▶ _TASK_: Will you extract the entries word for word? Images should not appear in the copy.

Extracted page text data
((

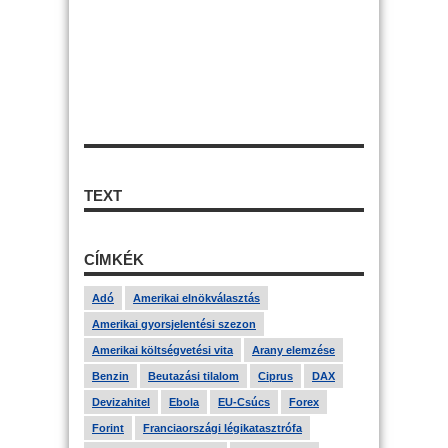
TEXT
CÍMKÉK
Adó
Amerikai elnökválasztás
Amerikai gyorsjelentési szezon
Amerikai költségvetési vita
Arany elemzése
Benzin
Beutazási tilalom
Ciprus
DAX
Devizahitel
Ebola
EU-Csúcs
Forex
Forint
Franciaországi légikatasztrófa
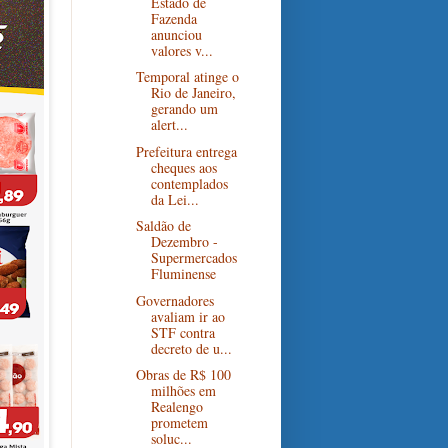
Estado de
Fazenda
anunciou
valores v...
Temporal atinge o
Rio de Janeiro,
gerando um
alert...
Prefeitura entrega
cheques aos
contemplados
da Lei...
Saldão de
Dezembro -
Supermercados
Fluminense
Governadores
avaliam ir ao
STF contra
decreto de u...
Obras de R$ 100
milhões em
Realengo
prometem
soluc...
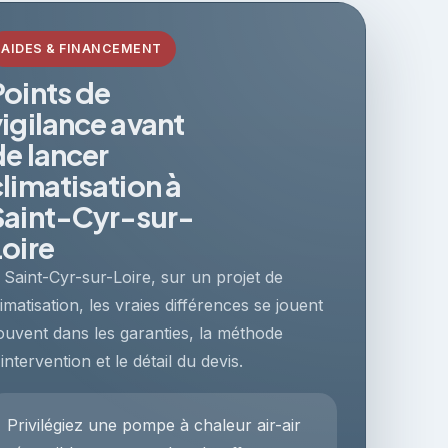
AIDES & FINANCEMENT
Points de
vigilance avant
de lancer
climatisation à
Saint-Cyr-sur-
Loire
 Saint-Cyr-sur-Loire, sur un projet de
limatisation, les vraies différences se jouent
ouvent dans les garanties, la méthode
'intervention et le détail du devis.
Privilégiez une pompe à chaleur air-air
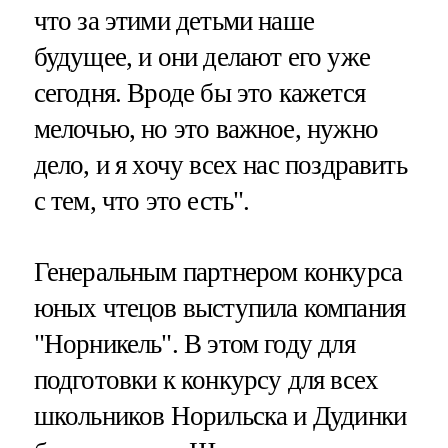
что за этими детьми наше
будущее, и они делают его уже
сегодня. Вроде бы это кажется
мелочью, но это важное, нужно
дело, и я хочу всех нас поздравить
с тем, что это есть".
Генеральным партнером конкурса
юных чтецов выступила компания
"Норникель". В этом году для
подготовки к конкурсу для всех
школьников Норильска и Дудинки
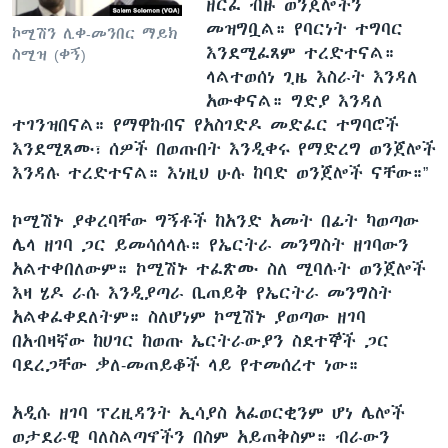
ዘርፈ ብዙ ወንጀሎችን
መዝግቧል። የባርነት ተግባር
ኮሚሽን ሊቀ-መንበር ማይክ
እንደሚፈጸም ተረድተናል።
ስሚዝ (ቀኝ)
ላልተወሰነ ጊዜ እስራት እንዳለ
አውቀናል። ግድያ እንዳለ
ተገንዝበናል። የማዋከብና የአስገድዶ መድፈር ተግባሮች
እንደሚጸሙ፣ ሰዎች በወጡበት እንዲቀሩ የማድረግ ወንጀሎች
እንዳሉ ተረድተናል። እነዚህ ሁሉ ከባድ ወንጀሎች ናቸው።”
ኮሚሽኑ ያቀረባቸው ግኝቶች ከአንድ አመት በፊት ካወጣው
ሌላ ዘገባ ጋር ይመሳሰላሉ። የኤርትራ መንግስት ዘገባውን
አልተቀበለውም። ኮሚሽኑ ተፈጽሙ ስለ ሚባሉት ወንጀሎች
እዛ ሄዶ ራሱ እንዲያጣራ ቢጠይቅ የኤርትራ መንግስት
አልቀፈቀደለትም። ስለሆነም ኮሚሽኑ ያወጣው ዘገባ
በአብዛኛው ከሀገር ከወጡ ኤርትራውያን ስደተኞች ጋር
ባደረጋቸው ቃለ-መጠይቆች ላይ የተመሰረተ ነው።
አዲሱ ዘገባ ፕረዚዳንት ኢሳያስ አፈወርቂንም ሆነ ሌሎች
ወታደራዊ ባለስልጣኖችን በስም አይጠቅስም። ብራውን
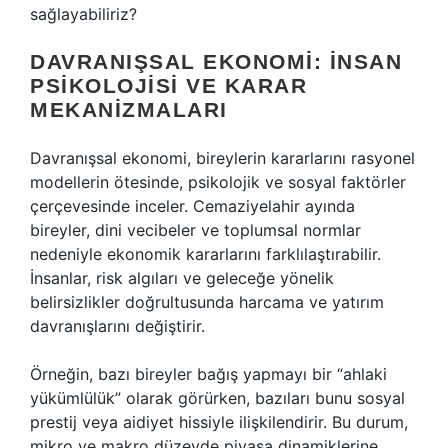
sağlayabiliriz?
DAVRANIŞSAL EKONOMI: İNSAN
PSIKOLOJISI VE KARAR
MEKANIZMALARI
Davranışsal ekonomi, bireylerin kararlarını rasyonel
modellerin ötesinde, psikolojik ve sosyal faktörler
çerçevesinde inceler. Cemaziyelahir ayında
bireyler, dini vecibeler ve toplumsal normlar
nedeniyle ekonomik kararlarını farklılaştırabilir.
İnsanlar, risk algıları ve geleceğe yönelik
belirsizlikler doğrultusunda harcama ve yatırım
davranışlarını değiştirir.
Örneğin, bazı bireyler bağış yapmayı bir “ahlaki
yükümlülük” olarak görürken, bazıları bunu sosyal
prestij veya aidiyet hissiyle ilişkilendirir. Bu durum,
mikro ve makro düzeyde piyasa dinamiklerine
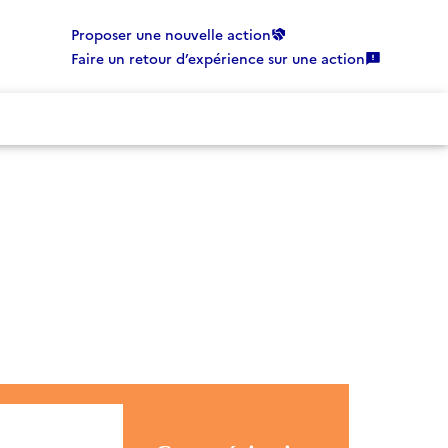
Proposer une nouvelle action
Faire un retour d’expérience sur une action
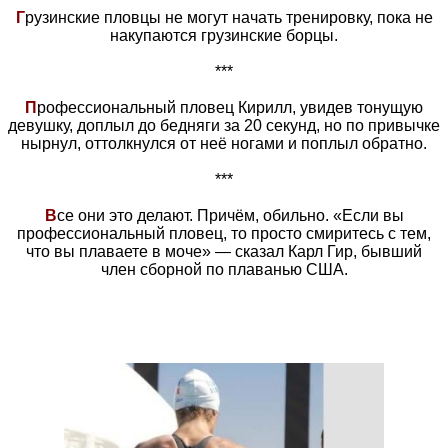
Г
рузинские пловцы не могут начать тренировку, пока не
накупаются грузинские борцы.
***
П
рофессиональный пловец Кирилл, увидев тонущую
девушку, доплыл до бедняги за 20 секунд, но по привычке
нырнул, оттолкнулся от неё ногами и поплыл обратно.
***
В
се они это делают. Причём, обильно. «Если вы
профессиональный пловец, то просто смиритесь с тем,
что вы плаваете в моче» — сказал Карл Гир, бывший
член сборной по плаванью США.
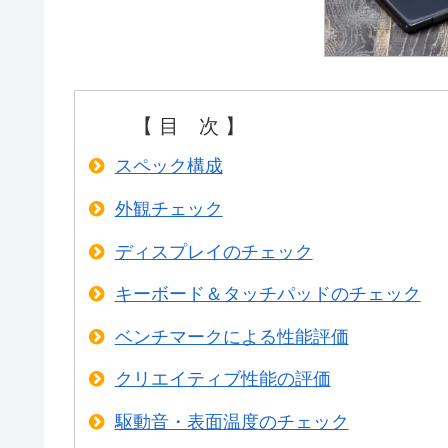
【 目 次 】
スペック構成
外観チェック
ディスプレイのチェック
キーボード＆タッチパッドのチェック
ベンチマークによる性能評価
クリエイティブ性能の評価
駆動音・表面温度のチェック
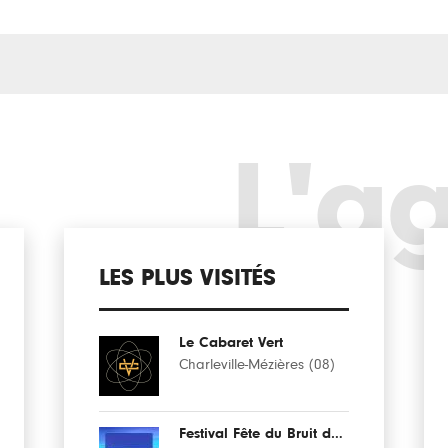
L'a
LES PLUS VISITÉS
Le Cabaret Vert
Charleville-Mézières (08)
Festival Fête du Bruit dans Landerneau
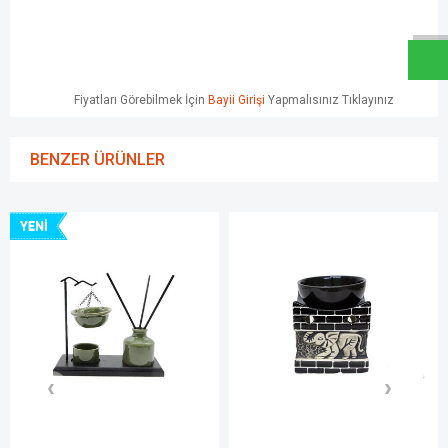
W
h
a
t
s
a
p
p
D
e
s
e
H
a
t
t
Fiyatları Görebilmek İçin
Bayii Girişi
Yapmalısınız Tıklayınız
BENZER ÜRÜNLER
YENI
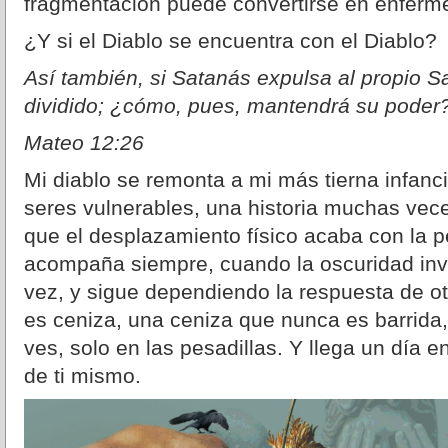
fragmentación puede convertirse en enferm
¿Y si el Diablo se encuentra con el Diablo?
Así también, si Satanás expulsa al propio S
dividido; ¿cómo, pues, mantendrá su poder
Mateo 12:26
Mi diablo se remonta a mi más tierna infanci
seres vulnerables, una historia muchas ve
que el desplazamiento físico acaba con la pe
acompaña siempre, cuando la oscuridad inv
vez, y sigue dependiendo la respuesta de o
es ceniza, una ceniza que nunca es barrida
ves, solo en las pesadillas. Y llega un día 
de ti mismo.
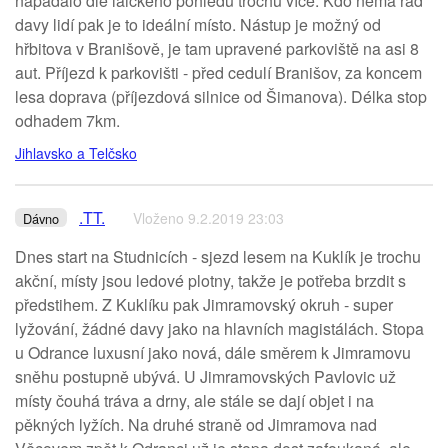
napadalo dle laického pohledu trochu více. Kdo nemá rád
davy lidí pak je to ideální místo. Nástup je možný od
hřbitova v Branišově, je tam upravené parkoviště na asi 8
aut. Příjezd k parkovišti - před cedulí Branišov, za koncem
lesa doprava (příjezdová silnice od Šimanova). Délka stop
odhadem 7km.
Jihlavsko a Telčsko
.TT.
Vloženo 9.2.2019 23:03
Dávno
Dnes start na Studnicích - sjezd lesem na Kuklík je trochu
akční, místy jsou ledové plotny, takže je potřeba brzdit s
předstihem. Z Kuklíku pak Jimramovský okruh - super
lyžování, žádné davy jako na hlavních magistálách. Stopa
u Odrance luxusní jako nová, dále směrem k Jimramovu
sněhu postupně ubývá. U Jimramovských Pavlovic už
místy čouhá tráva a drny, ale stále se dají objet i na
pěkných lyžích. Na druhé straně od Jimramova nad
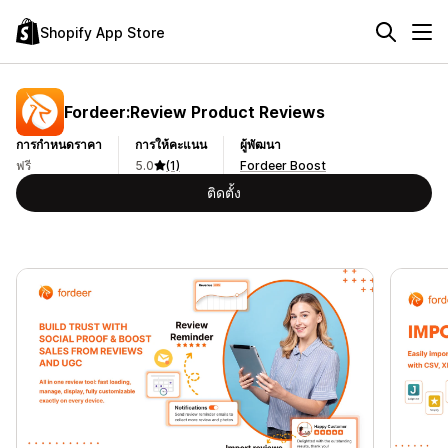
Shopify App Store
Fordeer:Review Product Reviews
การกำหนดราคา
การให้คะแนน
ผู้พัฒนา
ฟรี
5.0
(1)
Fordeer Boost
ติดตั้ง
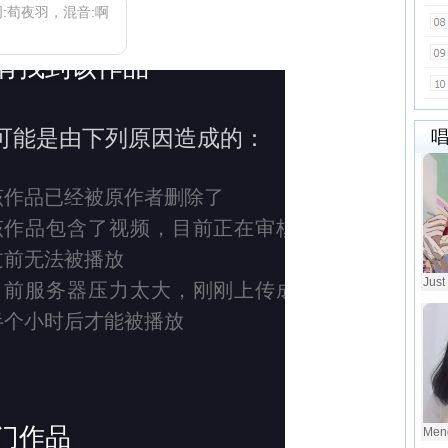
词:荀夜羽，混音:啊
Just
Men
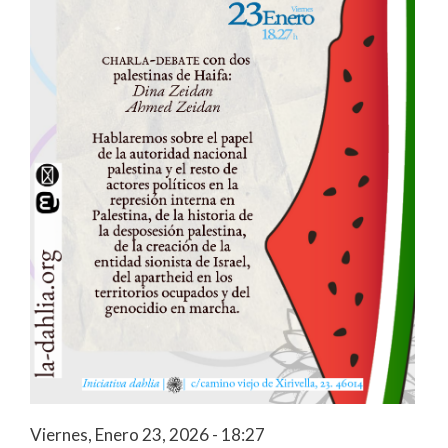
Viernes, Enero 23, 2026 - 18:27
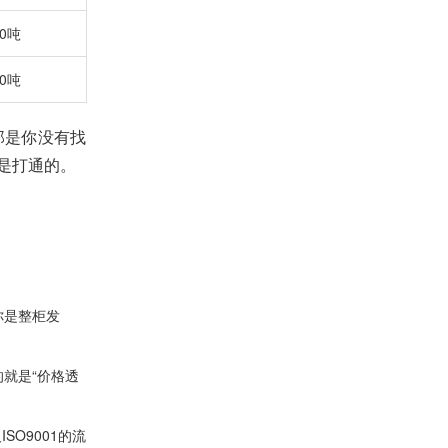
00吨
00吨
那是你没有找
是打通的。
你是整柜发
就是“价格透
O9001的流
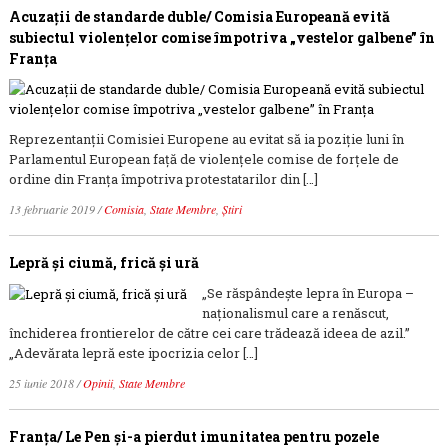
Acuzaţii de standarde duble/ Comisia Europeană evită
subiectul violenţelor comise împotriva „vestelor galbene” în
Franţa
Reprezentanţii Comisiei Europene au evitat să ia poziţie luni în
Parlamentul European faţă de violenţele comise de forţele de
ordine din Franţa împotriva protestatarilor din […]
13 februarie 2019
/
Comisia
,
State Membre
,
Știri
Lepră şi ciumă, frică şi ură
„Se răspândeşte lepra în Europa –
naţionalismul care a renăscut,
închiderea frontierelor de către cei care trădează ideea de azil.”
„Adevărata lepră este ipocrizia celor […]
25 iunie 2018
/
Opinii
,
State Membre
Franţa/ Le Pen şi-a pierdut imunitatea pentru pozele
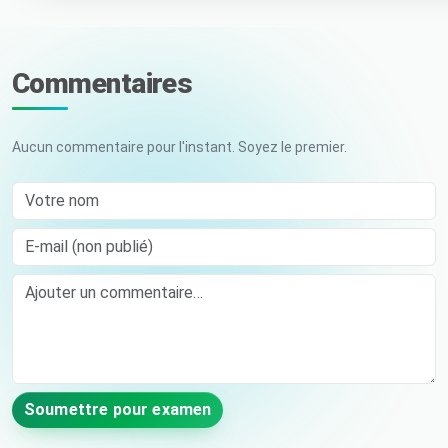
Commentaires
Aucun commentaire pour l'instant. Soyez le premier.
Votre nom
E-mail (non publié)
Comment
Soumettre pour examen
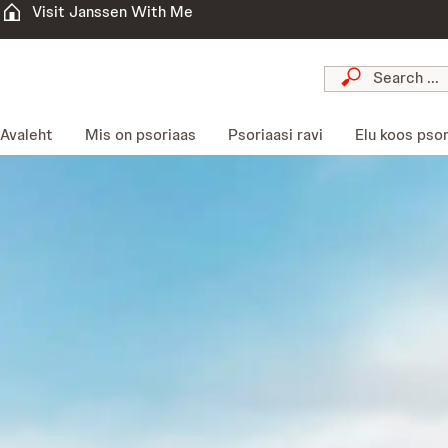
Visit Janssen With Me
Avaleht
Mis on psoriaas
Psoriaasi ravi
Elu koos psor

))

▶ _RESULT OF THE EXERCISE_:
TEXT
CÍMKÉK
Adó
Amerikai elnökválasztás
Amerikai gyorsjelentési szezon
Amerikai költségvetési vita
Arany elemzése
Benzin
Beutazási tilalom
Ciprus
DAX
Devizahitel
Ebola
EU-Csúcs
Forex
Forint
Franciaországi légikatasztrófa
Estado de
Fazenda
anunciou
valores v...
Temporal atinge o
Rio de Janeiro,
gerando um
alert...
Prefeitura entrega
cheques aos
contemplados
da Lei...
Saldão de
Dezembro -
Supermercados
Fluminense
Governadores
avaliam ir ao
STF contra
decreto de u...
Obras de R$ 100
milhões em
Realengo
prometem
soluc...
AIDES & FINANCEMENT
Points de
vigilance avant
de lancer
climatisation à
Saint-Cyr-sur-
Loire
 Saint-Cyr-sur-Loire, sur un projet de
limatisation, les vraies différences se jouent
ouvent dans les garanties, la méthode
'intervention et le détail du devis.
Privilégiez une pompe à chaleur air-air
что за этими детьми наше
будущее, и они делают его уже
сегодня. Вроде бы это кажется
мелочью, но это важное, нужно
дело, и я хочу всех нас поздравить
с тем, что это есть".
Генеральным партнером конкурса
юных чтецов выступила компания
"Норникель". В этом году для
подготовки к конкурсу для всех
школьников Норильска и Дудинки
ዘርፈ ብዙ ወንጀሎችን
መዝግቧል። የባርነት ተግባር
ኮሚሽን ሊቀ-መንበር ማይክ
እንደሚፈጸም ተረድተናል።
ስሚዝ (ቀኝ)
ላልተወሰነ ጊዜ እስራት እንዳለ
አውቀናል። ግድያ እንዳለ
ተገንዝበናል። የማዋከብና የአስገድዶ መድፈር ተግባሮች
እንደሚጸሙ፣ ሰዎች በወጡበት እንዲቀሩ የማድረግ ወንጀሎች
እንዳሉ ተረድተናል። እነዚህ ሁሉ ከባድ ወንጀሎች ናቸው።”
ኮሚሽኑ ያቀረባቸው ግኝቶች ከአንድ አመት በፊት ካወጣው
ሌላ ዘገባ ጋር ይመሳሰላሉ። የኤርትራ መንግስት ዘገባውን
አልተቀበለውም። ኮሚሽኑ ተፈጽሙ ስለ ሚባሉት ወንጀሎች
እዛ ሄዶ ራሱ እንዲያጣራ ቢጠይቅ የኤርትራ መንግስት
አልቀፈቀደለትም። ስለሆነም ኮሚሽኑ ያወጣው ዘገባ
በአብዛኛው ከሀገር ከወጡ ኤርትራውያን ስደተኞች ጋር
ባደረጋቸው ቃለ-መጠይቆች ላይ የተመሰረተ ነው።
አዲሱ ዘገባ ፕረዚዳንት ኢሳያስ አፈወርቂንም ሆነ ሌሎች
ወታደራዊ ባለስልጣኖችን በስም አይጠቅስም። ብራውን
sağlayabiliriz?
DAVRANIŞSAL EKONOMI: İNSAN
PSIKOLOJISI VE KARAR
MEKANIZMALARI
Davranışsal ekonomi, bireylerin kararlarını rasyonel
modellerin ötesinde, psikolojik ve sosyal faktörler
çerçevesinde inceler. Cemaziyelahir ayında
bireyler, dini vecibeler ve toplumsal normlar
nedeniyle ekonomik kararlarını farklılaştırabilir.
İnsanlar, risk algıları ve geleceğe yönelik
belirsizlikler doğrultusunda harcama ve yatırım
davranışlarını değiştirir.
Örneğin, bazı bireyler bağış yapmayı bir “ahlaki
yükümlülük” olarak görürken, bazıları bunu sosyal
prestij veya aidiyet hissiyle ilişkilendirir. Bu durum,
mikro ve makro düzeyde piyasa dinamiklerine
Proposer une nouvelle action
Faire un retour d’expérience sur une action
Г
рузинские пловцы не могут начать тренировку, пока не
накупаются грузинские борцы.
***
П
рофессиональный пловец Кирилл, увидев тонущую
девушку, доплыл до бедняги за 20 секунд, но по привычке
нырнул, оттолкнулся от неё ногами и поплыл обратно.
***
В
се они это делают. Причём, обильно. «Если вы
профессиональный пловец, то просто смиритесь с тем,
что вы плаваете в моче» — сказал Карл Гир, бывший
член сборной по плаванью США.
【 目 次 】
スペック構成
外観チェック
ディスプレイのチェック
キーボード＆タッチパッドのチェック
ベンチマークによる性能評価
クリエイティブ性能の評価
駆動音・表面温度のチェック
L'a
LES PLUS VISITÉS
Le Cabaret Vert
Charleville-Mézières (08)
Festival Fête du Bruit dans Landerneau
W
h
a
t
s
a
p
p
D
e
s
e
H
a
t
t
Fiyatları Görebilmek İçin
Bayii Girişi
Yapmalısınız Tıklayınız
BENZER ÜRÜNLER
YENI
fragmentación puede convertirse en enferm
¿Y si el Diablo se encuentra con el Diablo?
Así también, si Satanás expulsa al propio S
dividido; ¿cómo, pues, mantendrá su poder
Mateo 12:26
Mi diablo se remonta a mi más tierna infanci
seres vulnerables, una historia muchas ve
que el desplazamiento físico acaba con la pe
acompaña siempre, cuando la oscuridad inv
vez, y sigue dependiendo la respuesta de o
es ceniza, una ceniza que nunca es barrida
ves, solo en las pesadillas. Y llega un día 
de ti mismo.
napadalo dle laického pohledu trochu více. Kdo nemá rád
davy lidí pak je to ideální místo. Nástup je možný od
hřbitova v Branišově, je tam upravené parkoviště na asi 8
aut. Příjezd k parkovišti - před cedulí Branišov, za koncem
lesa doprava (příjezdová silnice od Šimanova). Délka stop
odhadem 7km.
Jihlavsko a Telčsko
.TT.
Vloženo 9.2.2019 23:03
Dávno
Dnes start na Studnicích - sjezd lesem na Kuklík je trochu
akční, místy jsou ledové plotny, takže je potřeba brzdit s
předstihem. Z Kuklíku pak Jimramovský okruh - super
lyžování, žádné davy jako na hlavních magistálách. Stopa
u Odrance luxusní jako nová, dále směrem k Jimramovu
sněhu postupně ubývá. U Jimramovských Pavlovic už
místy čouhá tráva a drny, ale stále se dají objet i na
pěkných lyžích. Na druhé straně od Jimramova nad
Shopify App Store
Fordeer:Review Product Reviews
การกำหนดราคา
การให้คะแนน
ผู้พัฒนา
ฟรี
5.0
(1)
Fordeer Boost
ติดตั้ง
词:荀夜羽，混音:啊
Just
Men
Viernes, Enero 23, 2026 - 18:27
00吨
00吨
那是你没有找
是打通的。
你是整柜发
就是“价格透
O9001的流
Acuzaţii de standarde duble/ Comisia Europeană evită
subiectul violenţelor comise împotriva „vestelor galbene” în
Franţa
Reprezentanţii Comisiei Europene au evitat să ia poziţie luni în
Parlamentul European faţă de violenţele comise de forţele de
ordine din Franţa împotriva protestatarilor din […]
13 februarie 2019
/
Comisia
,
State Membre
,
Știri
Lepră şi ciumă, frică şi ură
„Se răspândeşte lepra în Europa –
naţionalismul care a renăscut,
închiderea frontierelor de către cei care trădează ideea de azil.”
„Adevărata lepră este ipocrizia celor […]
25 iunie 2018
/
Opinii
,
State Membre
Franţa/ Le Pen şi-a pierdut imunitatea pentru pozele
Commentaires
Aucun commentaire pour l'instant. Soyez le premier.
Votre nom
E-mail (non publié)
Comment
Soumettre pour examen
Visit Janssen With Me
Avaleht
Mis on psoriaas
Psoriaasi ravi
Elu koos psor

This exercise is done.